» **AIM OF THE TASK**:
Count the lines in the material below that contain the word "thành" and give the number alone.

» **EXTRACTED INFORMATION**:
--- --- ---
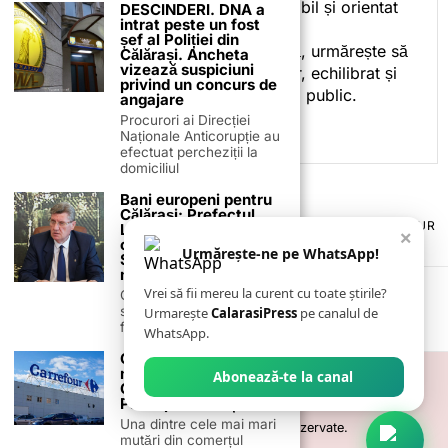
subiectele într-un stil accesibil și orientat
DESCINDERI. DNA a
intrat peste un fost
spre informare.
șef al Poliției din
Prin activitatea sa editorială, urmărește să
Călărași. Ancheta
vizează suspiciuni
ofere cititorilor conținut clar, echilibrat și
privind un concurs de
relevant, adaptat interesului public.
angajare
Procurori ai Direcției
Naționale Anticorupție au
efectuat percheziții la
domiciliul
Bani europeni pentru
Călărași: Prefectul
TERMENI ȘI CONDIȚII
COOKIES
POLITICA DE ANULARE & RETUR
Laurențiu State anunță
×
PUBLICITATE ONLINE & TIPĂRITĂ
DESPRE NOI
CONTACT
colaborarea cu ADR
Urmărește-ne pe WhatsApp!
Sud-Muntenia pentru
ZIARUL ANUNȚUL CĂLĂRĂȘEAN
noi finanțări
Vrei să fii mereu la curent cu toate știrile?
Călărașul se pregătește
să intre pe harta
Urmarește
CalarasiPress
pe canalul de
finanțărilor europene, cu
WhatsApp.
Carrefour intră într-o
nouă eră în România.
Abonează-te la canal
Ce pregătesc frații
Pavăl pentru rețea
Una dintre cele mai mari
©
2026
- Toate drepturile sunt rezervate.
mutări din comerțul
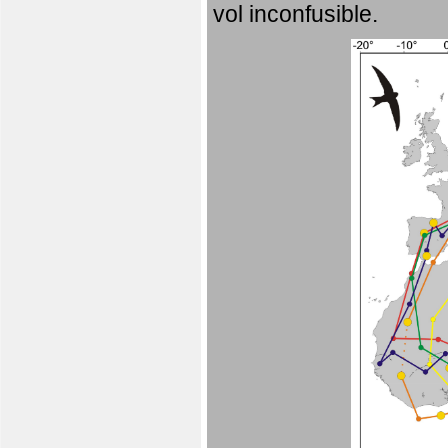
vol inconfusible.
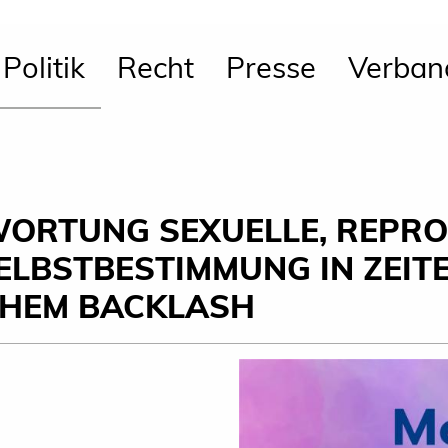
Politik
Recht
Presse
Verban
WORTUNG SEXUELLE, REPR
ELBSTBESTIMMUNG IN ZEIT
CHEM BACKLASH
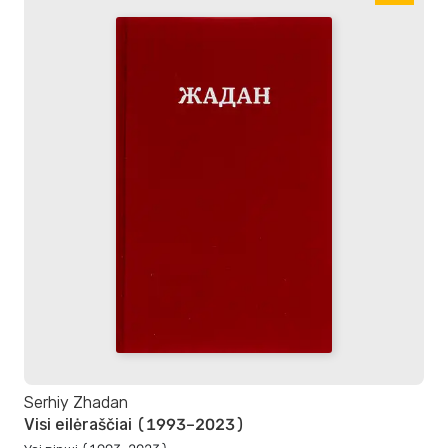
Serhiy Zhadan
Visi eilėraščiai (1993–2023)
--- --- ---
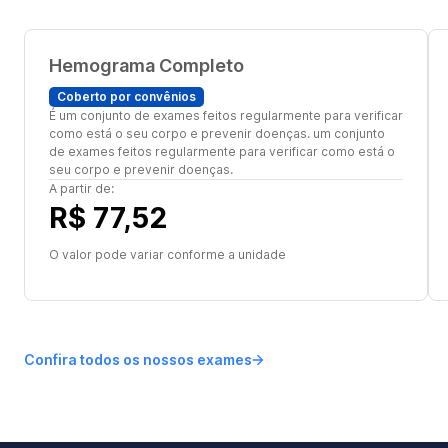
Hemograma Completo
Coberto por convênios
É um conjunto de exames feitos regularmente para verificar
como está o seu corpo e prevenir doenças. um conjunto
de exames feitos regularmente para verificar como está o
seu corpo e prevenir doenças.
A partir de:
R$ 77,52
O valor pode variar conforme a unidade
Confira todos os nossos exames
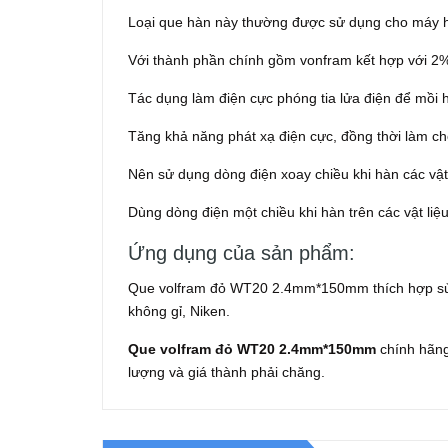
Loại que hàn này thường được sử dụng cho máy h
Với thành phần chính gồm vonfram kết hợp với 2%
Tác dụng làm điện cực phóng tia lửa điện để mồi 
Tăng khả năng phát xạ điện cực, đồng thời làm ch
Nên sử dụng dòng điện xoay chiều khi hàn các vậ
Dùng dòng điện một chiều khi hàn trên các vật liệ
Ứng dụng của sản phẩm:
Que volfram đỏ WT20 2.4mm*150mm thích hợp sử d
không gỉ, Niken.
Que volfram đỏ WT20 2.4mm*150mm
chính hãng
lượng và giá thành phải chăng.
--- --- ---
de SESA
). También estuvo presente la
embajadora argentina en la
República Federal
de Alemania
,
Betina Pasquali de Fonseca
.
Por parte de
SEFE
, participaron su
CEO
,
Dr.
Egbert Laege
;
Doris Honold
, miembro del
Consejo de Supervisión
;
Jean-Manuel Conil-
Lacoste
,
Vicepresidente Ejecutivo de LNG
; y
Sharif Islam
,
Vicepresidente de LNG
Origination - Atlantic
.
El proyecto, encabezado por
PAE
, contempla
--- --- ---
» **RESULT OF THIS EXERCISE**:
2